**PROBLEM TO SOLVE:** Locate the line containing "Banyonuzu gerçek ölçülerde", then please write out that line and all the lines below it in the entries exactly.
================
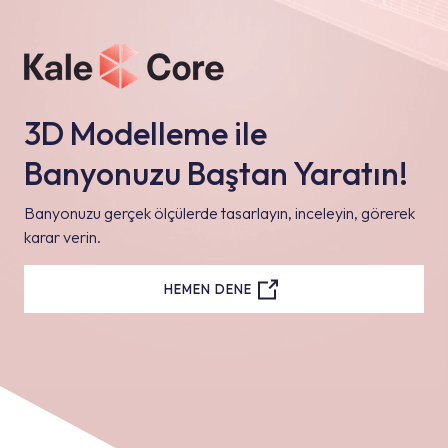
3D Modelleme ile
Banyonuzu Baştan Yaratın!
Banyonuzu gerçek ölçülerde tasarlayın, inceleyin, görerek
karar verin.
HEMEN DENE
================
**EXERCISE RESPONSE:**
Banyonuzu gerçek ölçülerde tasarlayın, inceleyin, görerek
karar verin.
HEMEN DENE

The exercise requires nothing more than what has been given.